** DATA PROVIDED **
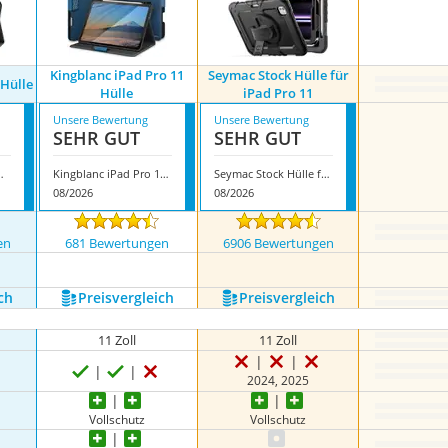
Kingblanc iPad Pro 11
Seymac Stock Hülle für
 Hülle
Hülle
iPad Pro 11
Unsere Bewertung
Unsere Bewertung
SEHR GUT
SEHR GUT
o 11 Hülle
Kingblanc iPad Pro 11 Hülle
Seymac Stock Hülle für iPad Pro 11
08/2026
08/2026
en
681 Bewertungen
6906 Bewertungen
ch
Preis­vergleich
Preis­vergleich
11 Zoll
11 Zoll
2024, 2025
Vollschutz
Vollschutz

...

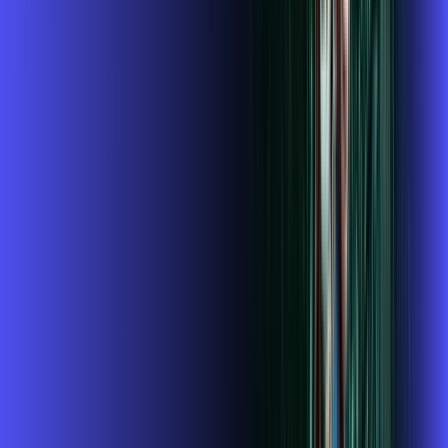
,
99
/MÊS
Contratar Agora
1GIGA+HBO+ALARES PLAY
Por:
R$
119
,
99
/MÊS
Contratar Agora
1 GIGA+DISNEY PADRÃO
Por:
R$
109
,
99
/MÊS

** WHAT TO WORK ON **
Among the entries above, count every line containing the string "Hülle". Your reply must be that number alone.

** EXERCISE ANSWER **
6